What to do:
Two lines below mark the span: the one containing "been slain on the sly, well, it’s like" and the one containing "of fact there’s a book somewhere". Set down both, plus every line between, exactly as they stand, and nothing else.

------ Information provided ------

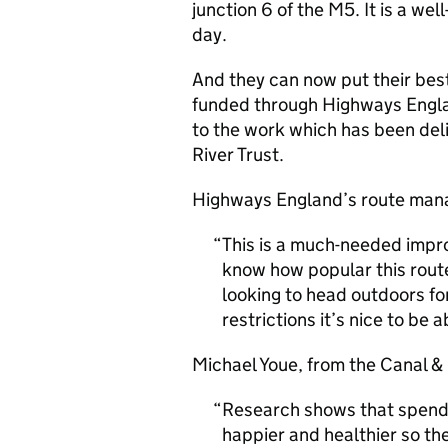
junction 6 of the M5. It is a we
day.
And they can now put their bes
funded through Highways Engl
to the work which has been deli
River Trust.
Highways England’s route mana
This is a much-needed impr
know how popular this rout
looking to head outdoors fo
restrictions it’s nice to be a
Michael Youe, from the Canal & R
Research shows that spendin
happier and healthier so th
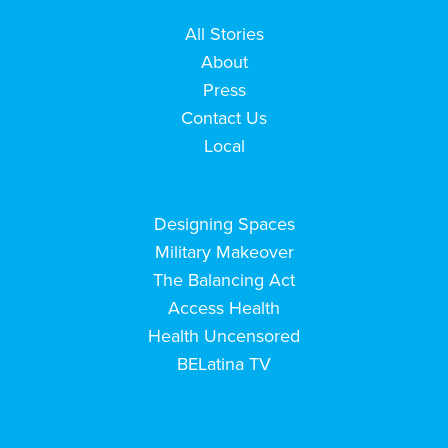
All Stories
About
Press
Contact Us
Local
Designing Spaces
Military Makeover
The Balancing Act
Access Health
Health Uncensored
BELatina TV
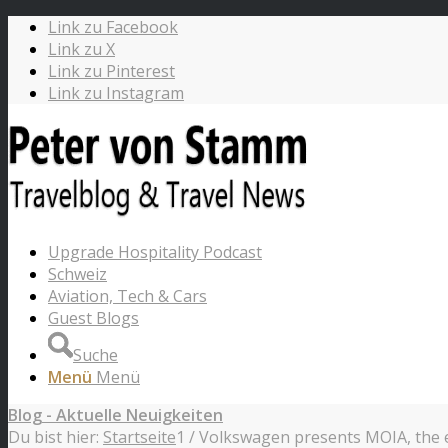
Link zu Facebook
Link zu X
Link zu Pinterest
Link zu Instagram
Upgrade Hospitality Podcast
Schweiz
Aviation, Tech & Cars
Guest Blogs
Suche
Menü
Menü
Blog - Aktuelle Neuigkeiten
Du bist hier:
Startseite
1
/
Volkswagen presents MOIA, the el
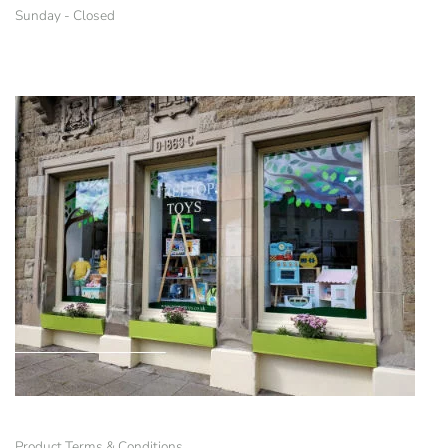
Sunday - Closed
Product Terms & Conditions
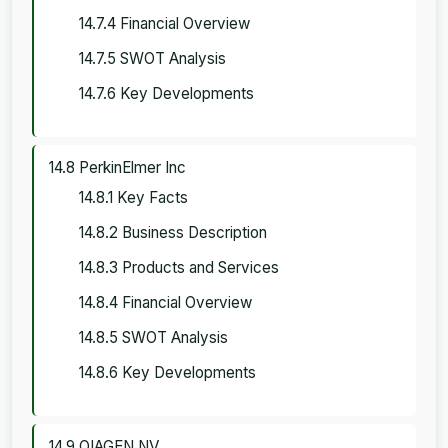
14.7.4 Financial Overview
14.7.5 SWOT Analysis
14.7.6 Key Developments
14.8 PerkinElmer Inc
14.8.1 Key Facts
14.8.2 Business Description
14.8.3 Products and Services
14.8.4 Financial Overview
14.8.5 SWOT Analysis
14.8.6 Key Developments
14.9 QIAGEN NV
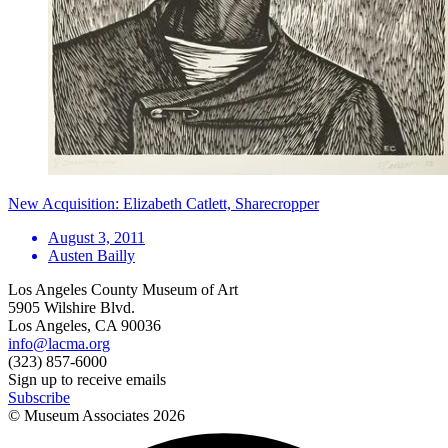
New Acquisition: Elizabeth Catlett, Sharecropper
August 3, 2011
Austen Bailly
Los Angeles County Museum of Art
5905 Wilshire Blvd.
Los Angeles, CA 90036
info@lacma.org
(323) 857-6000
Sign up to receive emails
Subscribe
© Museum Associates
2026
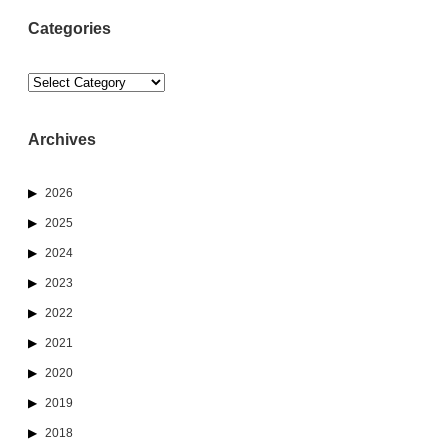
Categories
Categories
Archives
2026
2025
2024
2023
2022
2021
2020
2019
2018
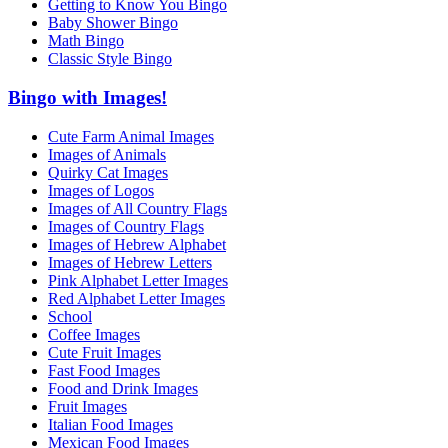
Getting to Know You Bingo
Baby Shower Bingo
Math Bingo
Classic Style Bingo
Bingo with Images!
Cute Farm Animal Images
Images of Animals
Quirky Cat Images
Images of Logos
Images of All Country Flags
Images of Country Flags
Images of Hebrew Alphabet
Images of Hebrew Letters
Pink Alphabet Letter Images
Red Alphabet Letter Images
School
Coffee Images
Cute Fruit Images
Fast Food Images
Food and Drink Images
Fruit Images
Italian Food Images
Mexican Food Images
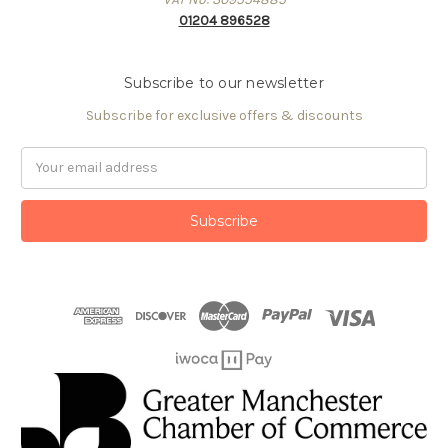
01204 896528
Subscribe to our newsletter
Subscribe for exclusive offers & discounts
Email
Address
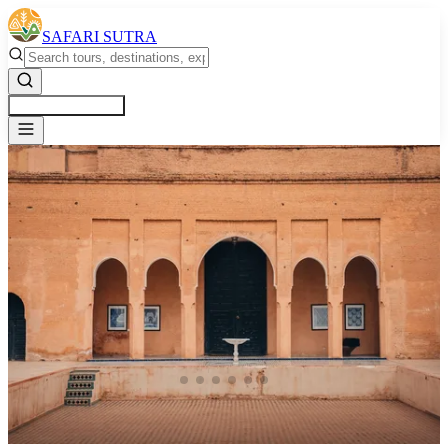
SAFARI SUTRA
Get a Free Quote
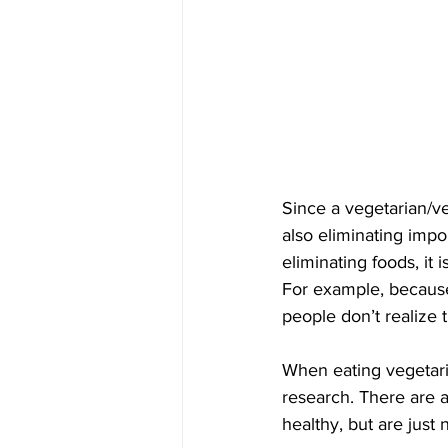
Since a vegetarian/ve
also eliminating impo
eliminating foods, it 
For example, because
people don’t realize 
When eating vegetarian
research. There are 
healthy, but are just 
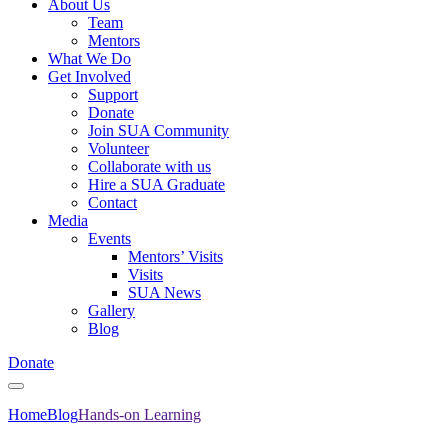
About Us
Team
Mentors
What We Do
Get Involved
Support
Donate
Join SUA Community
Volunteer
Collaborate with us
Hire a SUA Graduate
Contact
Media
Events
Mentors’ Visits
Visits
SUA News
Gallery
Blog
Donate
Home
Blog
Hands-on Learning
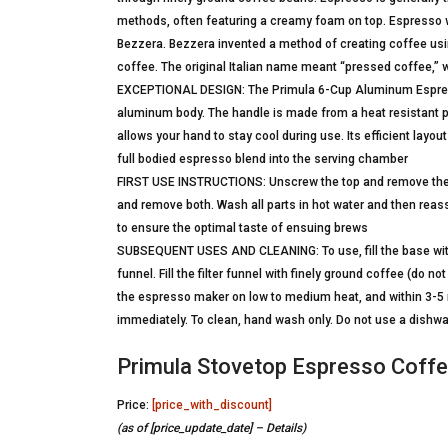
methods, often featuring a creamy foam on top. Espresso was
Bezzera. Bezzera invented a method of creating coffee usi
coffee. The original Italian name meant “pressed coffee,” 
EXCEPTIONAL DESIGN: The Primula 6-Cup Aluminum Espresso
aluminum body. The handle is made from a heat resistant plas
allows your hand to stay cool during use. Its efficient layo
full bodied espresso blend into the serving chamber
FIRST USE INSTRUCTIONS: Unscrew the top and remove the fil
and remove both. Wash all parts in hot water and then rea
to ensure the optimal taste of ensuing brews
SUBSEQUENT USES AND CLEANING: To use, fill the base with fr
funnel. Fill the filter funnel with finely ground coffee (do
the espresso maker on low to medium heat, and within 3-5 m
immediately. To clean, hand wash only. Do not use a dishwa
Primula Stovetop Espresso Coffee
Price:
[price_with_discount]
(as of [price_update_date] –
Details
)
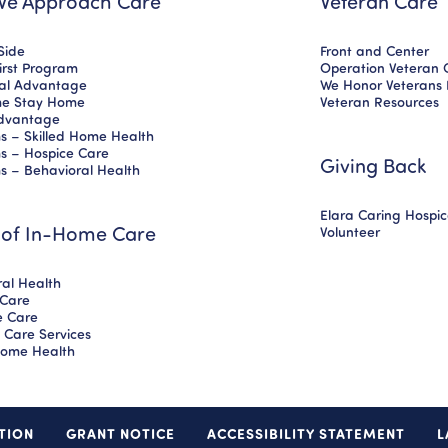
e Approach Care
Veteran Care
Side
Front and Center
First Program
Operation Veteran 
nal Advantage
We Honor Veterans
e Stay Home
Veteran Resources
dvantage
s – Skilled Home Health
s – Hospice Care
Giving Back
s – Behavioral Health
Elara Caring Hospi
 of In-Home Care
Volunteer
al Health
 Care
ve Care
 Care Services
 Home Health
TION
GRANT NOTICE
ACCESSIBILITY STATEMENT
L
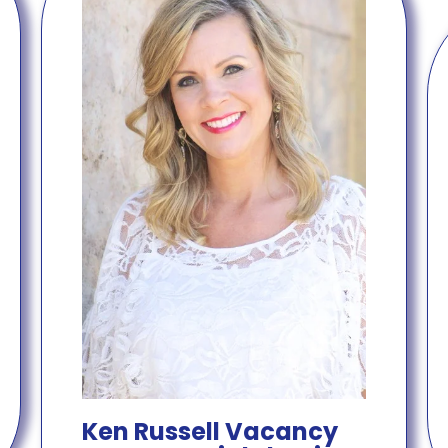
Ken Russell Vacancy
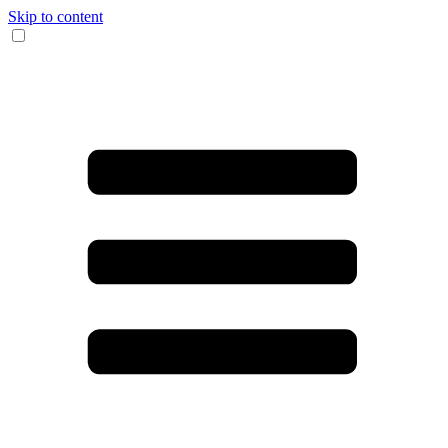
Skip to content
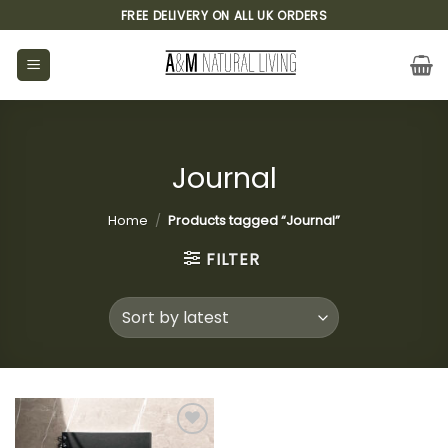
Skip
FREE DELIVERY ON ALL UK ORDERS
to
content
Journal
Home
/
Products tagged “Journal”
FILTER
Add to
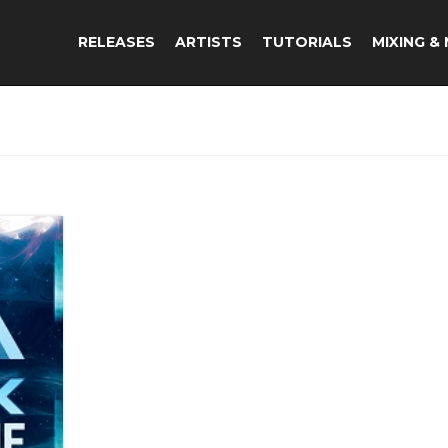
RELEASES
ARTISTS
TUTORIALS
MIXING &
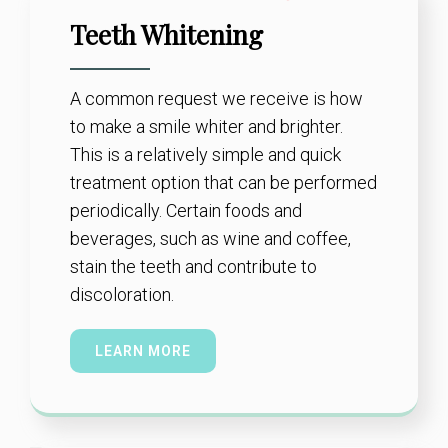
Teeth Whitening
A common request we receive is how
to make a smile whiter and brighter.
This is a relatively simple and quick
treatment option that can be performed
periodically. Certain foods and
beverages, such as wine and coffee,
stain the teeth and contribute to
discoloration.
LEARN MORE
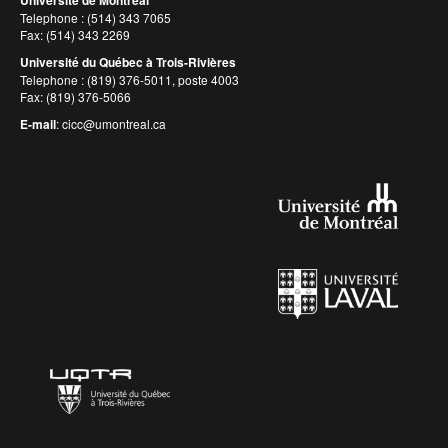
Université de Montréal
Telephone : (514) 343 7065
Fax: (514) 343 2269
Université du Québec à Trois-Rivières
Telephone : (819) 376-5011, poste 4003
Fax: (819) 376-5066
E-mail
:
cicc@umontreal.ca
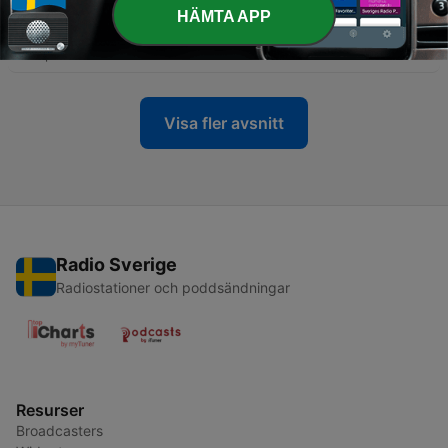
-
460
S13|E5 CC Unfiltered: Leveling Up Your
HÄMTA APP
Organization’s Security Posture
28 Apr 2026
Visa fler avsnitt
Radio Sverige
Radiostationer och poddsändningar
Resurser
Broadcasters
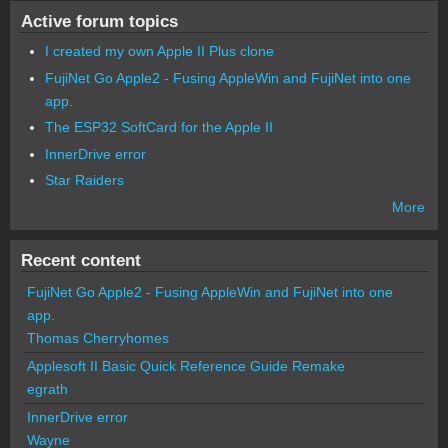
Active forum topics
I created my own Apple II Plus clone
FujiNet Go Apple2 - Fusing AppleWin and FujiNet into one
app.
The ESP32 SoftCard for the Apple II
InnerDrive error
Star Raiders
More
Recent content
FujiNet Go Apple2 - Fusing AppleWin and FujiNet into one
app.
Thomas Cherryhomes
Applesoft II Basic Quick Reference Guide Remake
egrath
InnerDrive error
Wayne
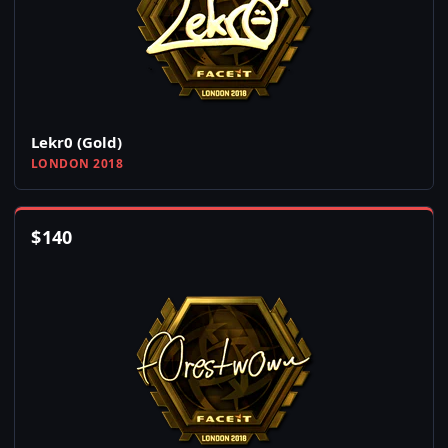
Lekr0 (Gold)
LONDON 2018
$
140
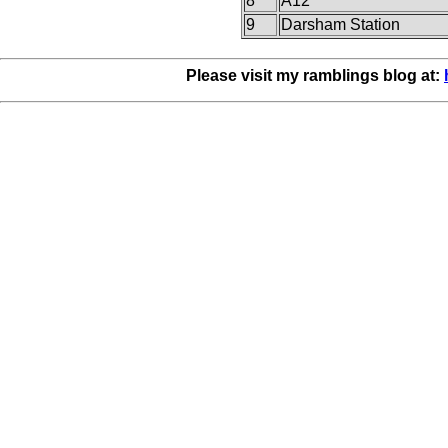
8
A12
9
Darsham Station
Please visit my ramblings blog at:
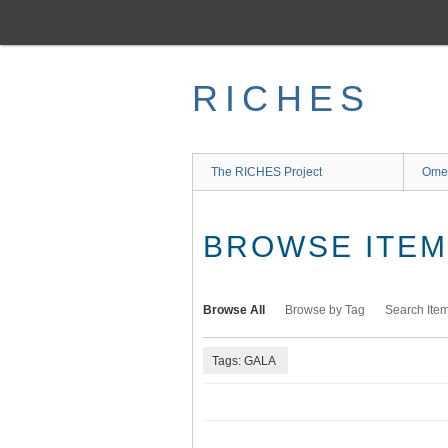
Skip
to
main
content
RICHES
The RICHES Project
Ome
BROWSE ITEMS
Browse All
Browse by Tag
Search Ite
Tags: GALA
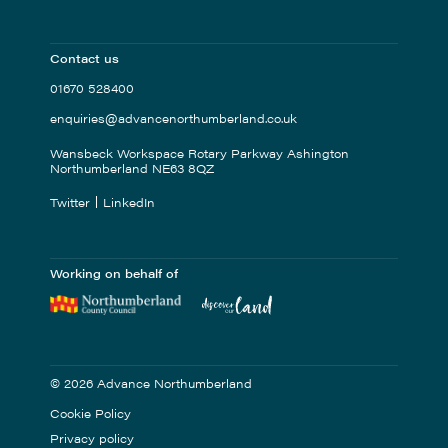
Contact us
01670 528400
enquiries@advancenorthumberland.co.uk
Wansbeck Workspace Rotary Parkway Ashington
Northumberland NE63 8QZ
Twitter
LinkedIn
Working on behalf of
© 2026 Advance Northumberland
Cookie Policy
Privacy policy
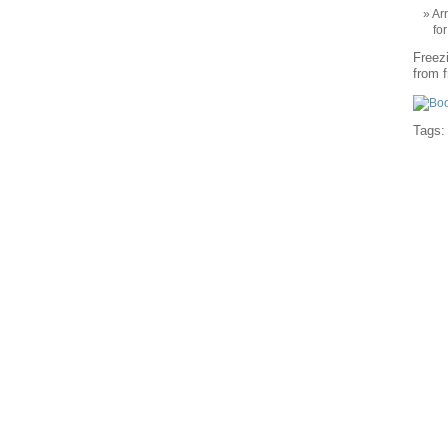
Ar
fo
Freezi
from f
Tags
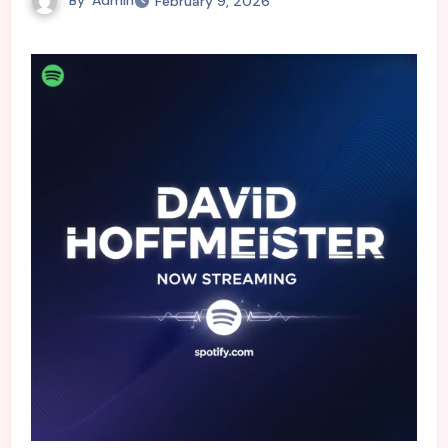
February 9, 2026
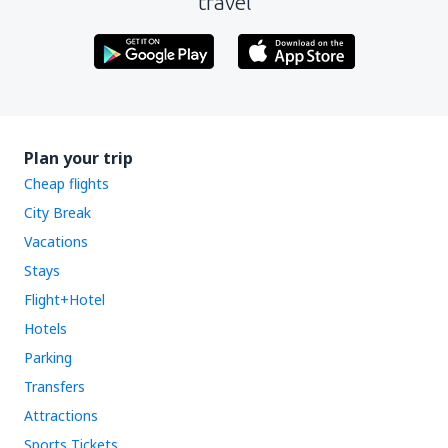
travel
Plan your trip
Cheap flights
City Break
Vacations
Stays
Flight+Hotel
Hotels
Parking
Transfers
Attractions
Sports Tickets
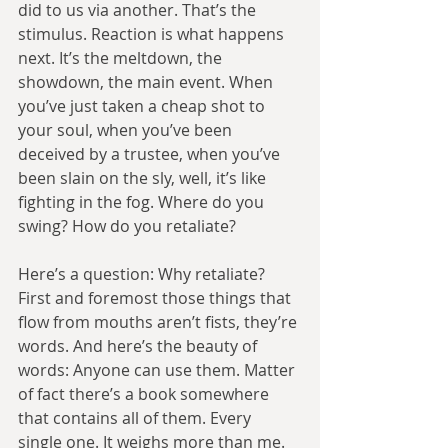
did to us via another. That’s the 
stimulus. Reaction is what happens 
next. It’s the meltdown, the 
showdown, the main event. When 
you’ve just taken a cheap shot to 
your soul, when you’ve been 
deceived by a trustee, when you’ve 
been slain on the sly, well, it’s like 
fighting in the fog. Where do you 
swing? How do you retaliate?
Here’s a question: Why retaliate? 
First and foremost those things that 
flow from mouths aren’t fists, they’re 
words. And here’s the beauty of 
words: Anyone can use them. Matter 
of fact there’s a book somewhere 
that contains all of them. Every 
single one. It weighs more than me. 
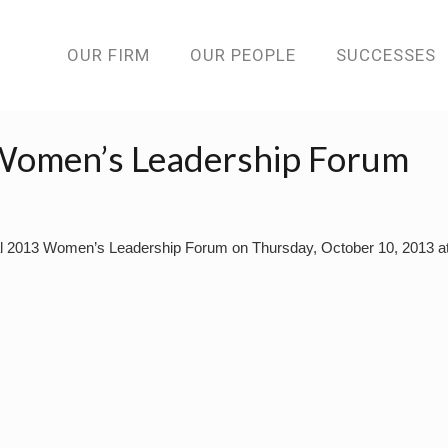
OUR FIRM
OUR PEOPLE
SUCCESSES
Women’s Leadership Forum
al 2013 Women’s Leadership Forum on Thursday, October 10, 2013 at 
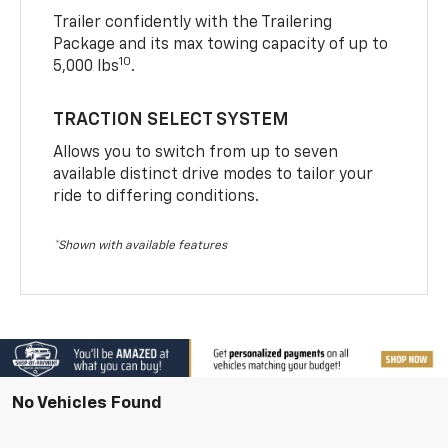
Trailer confidently with the Trailering
Package and its max towing capacity of up to
10
5,000 lbs
.
TRACTION SELECT SYSTEM
Allows you to switch from up to seven
available distinct drive modes to tailor your
ride to differing conditions.
*Shown with available features
No Vehicles Found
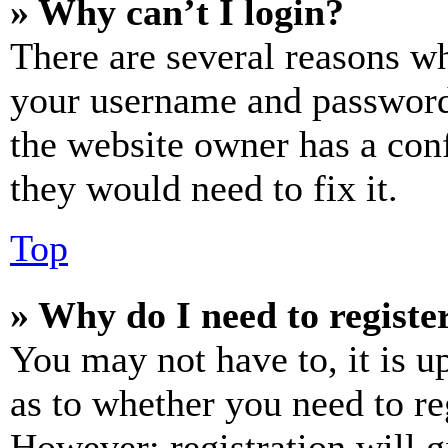
» Why can’t I login?
There are several reasons wh
your username and password a
the website owner has a conf
they would need to fix it.
Top
» Why do I need to register
You may not have to, it is u
as to whether you need to re
However; registration will g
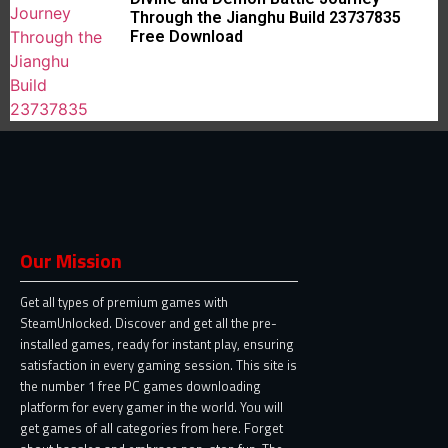
Through the Jianghu Build 23737835
Free Download
Our Mission
Get all types of premium games with
SteamUnlocked. Discover and get all the pre-
installed games, ready for instant play, ensuring
satisfaction in every gaming session. This site is
the number 1 free PC games downloading
platform for every gamer in the world. You will
get games of all categories from here. Forget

------

Response for this exercise:
been slain on the sly, well, it’s like 
fighting in the fog. Where do you 
swing? How do you retaliate?
Here’s a question: Why retaliate? 
First and foremost those things that 
flow from mouths aren’t fists, they’re 
words. And here’s the beauty of 
words: Anyone can use them. Matter 
of fact there’s a book somewhere 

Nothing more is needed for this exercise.